*Listed records*
=-=-=
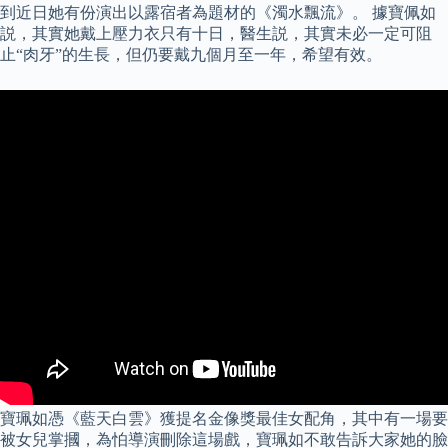
到近日她有份演出以露宿者為題材的《濁水飄流》。 據寶佩如
説，其實她戴上壓力衣只有十日，醫生説，其實未必一定可阻
止“肉牙”的生長，但仍要戴九個月至一年，希望有效。
寶珮如憑《藍天白雲》獲提名金像獎最佳女配角，其中有一場要
被女兒掌摑，為怕導演刪除這場戲，寶珮如不敢告訴大家她的臉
=-=-=
*What you should do*
The records above must be printed exactly, but the pictures they hold should be omitted.

*Completed task*
到近日她有份演出以露宿者為題材的《濁水飄流》。 據寶佩如
説，其實她戴上壓力衣只有十日，醫生説，其實未必一定可阻
止“肉牙”的生長，但仍要戴九個月至一年，希望有效。
寶珮如憑《藍天白雲》獲提名金像獎最佳女配角，其中有一場要
被女兒掌摑，為怕導演刪除這場戲，寶珮如不敢告訴大家她的臉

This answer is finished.